Bien es cierto que ya no lo pasa tan mal como lo pasaba al principio pensando, al ver que otros sabían más que él, que sus esfuerzos eran en vano. Todo fue gracias a que un día leyendo algún libro sobre la Psicología de la Gestalt (como la de la canción La hierba bajo el asfalto de 84) descubrió el principio o ley de la continuidad o cierre. Este principio se basa en la idea de que si vemos una serie de líneas discontinuas que formarían un círculo tendemos a ver o a formar el círculo completo en nuestra cabeza.
Mi hermano aplica esto a la cultura asumiendo que cuando vemos que alguien sabe algo sobre un rey de Inglaterra, por ejemplo, cerramos el círculo y tendemos a pensar que se sabe toda la historia de Inglaterra y seguramente toda la historia de Europa, cuando a lo mejor esa persona sabe eso simplemente porque lo acaba de ver en alguna serie, pero no tiene ni idea ni de quién era Enrique VIII. O, si vemos que alguien tiene muchos libros en casa, tendemos a pensar que se los ha leído todos. (Por ejemplo, en un momento voy a citar Rayuela y podréis pensar que soy un experto en Cortázar o en la literatura hispanoamericana o, incluso, en literatura en general, pero no es así, es simplemente que es el libro que actualmente estoy leyendo.)
Mi hermano llegó a la conclusión de que hay veces que es mejor no dar demasiados datos a la gente para así dejar que la imaginación de los demás, que suele tender a lo máximo, vuele y nos valoren más.

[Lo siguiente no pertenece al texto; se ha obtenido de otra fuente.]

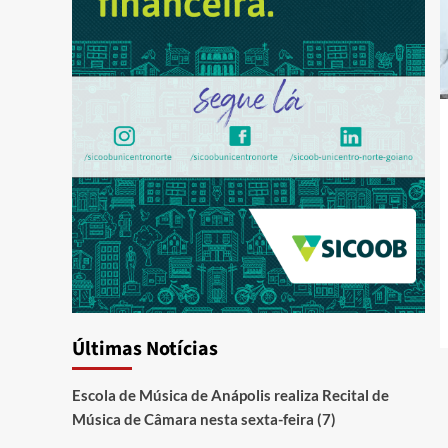
Últimas Notícias
Escola de Música de Anápolis realiza Recital de
Música de Câmara nesta sexta-feira (7)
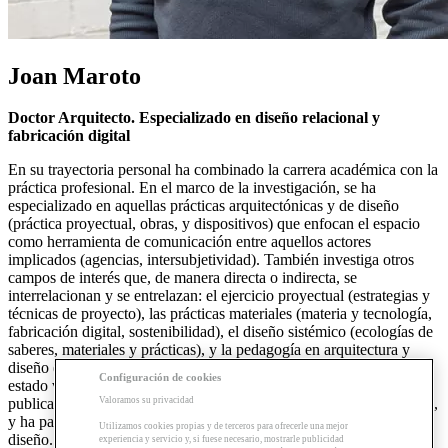
Joan Maroto
Doctor Arquitecto. Especializado en diseño relacional y
fabricación digital
En su trayectoria personal ha combinado la carrera académica con la
práctica profesional. En el marco de la investigación, se ha
especializado en aquellas prácticas arquitectónicas y de diseño
(práctica proyectual, obras, y dispositivos) que enfocan el espacio
como herramienta de comunicación entre aquellos actores
implicados (agencias, intersubjetividad). También investiga otros
campos de interés que, de manera directa o indirecta, se
interrelacionan y se entrelazan: el ejercicio proyectual (estrategias y
técnicas de proyecto), las prácticas materiales (materia y tecnología,
fabricación digital, sostenibilidad), el diseño sistémico (ecologías de
saberes, materiales y prácticas), y la pedagogía en arquitectura y
diseño (metodologías de aprendizaje, espacios y pedagogía). Ha
Configuración de cookies
estado vinculado como docente en varias universidades, ha
Valoramos su privacidad
publicado artículos en revistas científicas, ha impartido conferencias,
y ha participado como ponente en congresos de arquitectura y
Utilizamos cookies propias y de terceros para ofrecerle una mejor
diseño. En el marco profesional, actualmente desarrolla su actividad
experiencia y servicio y, si fuese necesario, mostrarle publicidad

Si damos demasiados trazos, los demás acabarán apreciando una figura más real y definida y por tanto menos fantástica y perfecta o menos suya que la que podrían haber imaginado con pocos datos. Solo así es como a veces se reconforta mi hermano cuando alguien sabe o parece saber algo que él no sabe.
Curiosamente, algún tiempo después de llegar a esta conclusión, mi hermano leyó que Cortázar en Rayuela expone una teoría similar aplicando la Psicología de la Gestalt al proceso creativo en las novelas. Cortázar afirma que a la hora de escribir una novela es importante dejar líneas sin pintar para que la imaginación del lector las rellene, hasta el punto de que, como él dice, a veces las líneas ausentes son las más importantes.

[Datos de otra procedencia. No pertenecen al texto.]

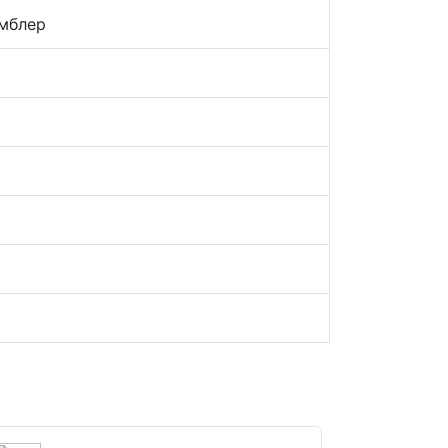
мблер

También es importante no estar a veces en algunos sitios, como veremos. Por eso, por hoy ya dejo de hablar de mi hermano, con el fin de que vuestra imaginación, con los suficientes trazos que hasta ahora he dado, vuele y rellene esas líneas ausentes de mi relato, permitiéndoos imaginar a mi hermano en situaciones que a mí jamás se me ocurrirían.